Transcribe all of the records, leaving out any pictures.

### DATA FOR ANALYSIS

Start of Block

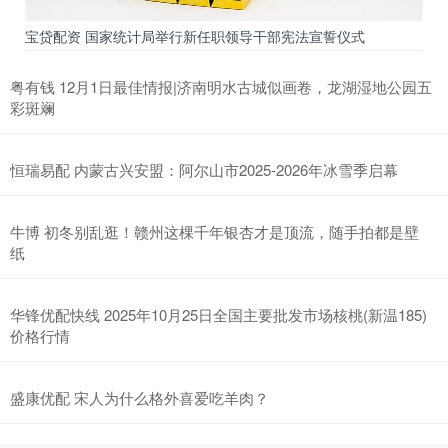
宝贷配资 国家统计局举行新任职领导干部宪法宣誓仪式
粤有钱 12月1日最佳情报|济南明水古城似画卷，龙湖湿地公园五
彩斑斓
恒瑞易配 内蒙古兴安盟：阿尔山市2025-2026年冰雪季启幕
牛博 初冬别乱逛！赣州这棵千年银杏才是顶流，随手拍都是壁
纸
华锋优配快线 2025年10月25日全国主要批发市场核桃(新温185)
价格行情
盛康优配 宋人为什么格外喜爱吃羊肉？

End of Block

### SOLUTION TO THIS EXERCISE
宝贷配资 国家统计局举行新任职领导干部宪法宣誓仪式
粤有钱 12月1日最佳情报|济南明水古城似画卷，龙湖湿地公园五
彩斑斓
恒瑞易配 内蒙古兴安盟：阿尔山市2025-2026年冰雪季启幕
牛博 初冬别乱逛！赣州这棵千年银杏才是顶流，随手拍都是壁
纸
华锋优配快线 2025年10月25日全国主要批发市场核桃(新温185)
价格行情
盛康优配 宋人为什么格外喜爱吃羊肉？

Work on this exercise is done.